Fed policy makers said further action would probably be needed “fairly soon” without evidence of a “substantial and sustainable” improvement in the recovery, according to minutes of the July 31-Aug. 1 meeting released Aug. 22. They next meet Sept. 12-13. Monetary easing can devalue currencies and accelerate inflation, boosting the allure of gold, which generally earns investors returns only through price gains.
Gold closed above its 200-day moving average on Aug. 22 for the first time since March, and that may be a “shot in the arm” for prices to rally toward $1,700, CMC Markets U.K. Plc said in a report that day. The metal held above the measure from the beginning of 2009 through the end of last year, a period in which it reached a record $1,921.15 in September.

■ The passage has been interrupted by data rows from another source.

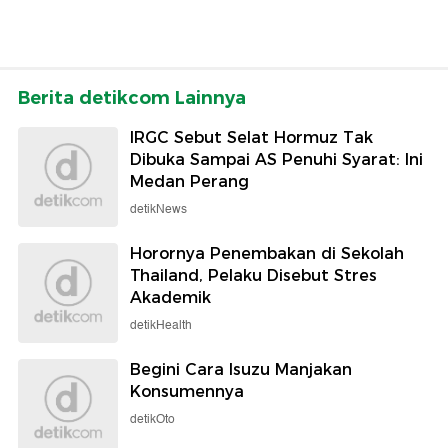
Berita detikcom Lainnya
IRGC Sebut Selat Hormuz Tak
Dibuka Sampai AS Penuhi Syarat: Ini
Medan Perang
detikNews
Horornya Penembakan di Sekolah
Thailand, Pelaku Disebut Stres
Akademik
detikHealth
Begini Cara Isuzu Manjakan
Konsumennya
detikOto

Other technical indicators signal the rally could stall. Bullion’s 14-day relative-strength index was at 70.8 yesterday, above the level of 70 that indicates to some analysts who study such charts that a drop in prices may be imminent.
The increase in prices and ETP holdings has yet to be reflected in speculative wagers in U.S. futures markets. Hedge funds and other money managers cut bets on a rally by 58 percent since the end of February, U.S. Commodity Futures Trading Commission data show. The net-long position fell 4 percent in the week to Aug. 14 and is near the lowest since 2008.
Physical demand is slowing elsewhere, with sales of American Eagle gold coins by the U.S. Mint dropping 49 percent to 30,500 ounces last month, the lowest since April. The mint sold 19,000 ounces so far in August, data on its website show.
Gold imports in India, last year’s biggest buyer, are set to fall as much as 50 percent in the September to December period from a year earlier, Prithviraj Kothari, president of the Bombay Bullion Association, said Aug. 21. Local prices reached a record yesterday, data compiled by Bloomberg show. That may crimp demand at a time when a below-average monsoon in the country threatens rural incomes.
Bullion should be supported toward the end of this year and the beginning of 2013 on rising seasonal wedding and festival demand in Asia, Ronald Stoeferle, a commodity analyst at Erste Group Bank AG in Vienna, said in a report e-mailed Aug. 22.
Next page: Commodities Surveys
In other commodities, 11 of 22 traders and analysts surveyed by Bloomberg expect copper to gain next week and five predicted a drop. The metal for delivery in three months, the London Metal Exchange’s benchmark contract, added 1.3 percent to $7,699 a ton this year.
Five of 10 people surveyed said raw sugar will decline next week and four expect an increase. The commodity slid 15 percent to 19.83 cents a pound since the start of January on ICE Futures U.S. in New York.
Thirteen of 23 people surveyed anticipate higher corn prices next week and five were bearish, while 17 of 23 said soybeans will increase and three predicted declines. Corn jumped 28 percent to $8.285 a bushel in Chicago this year and reached a record $8.49 on Aug. 10 as the worst U.S. drought in half a century damaged crops. Soybeans set an all-time high yesterday and are up 43 percent this year at $17.2725 a bushel.
The S&P GSCI gauge of raw materials entered a bull market on Aug. 21, climbing more than 20 percent from this year’s lowest close on June 21. The global economy will expand 3.5 percent this year and 3.9 percent in 2013, the IMF estimates. Developing nations will grow 5.6 percent in 2012, it predicts.
“In the short-term, it would be difficult to see considerably higher commodity prices without quantitative easing from central banks,” said Daniel Briesemann, an analyst at Commerzbank AG in Frankfurt. “In the long term, I don’t think that commodities need quantitative easing measures, as they can rise without it. The economy should recover and demand in emerging markets is still relatively robust.”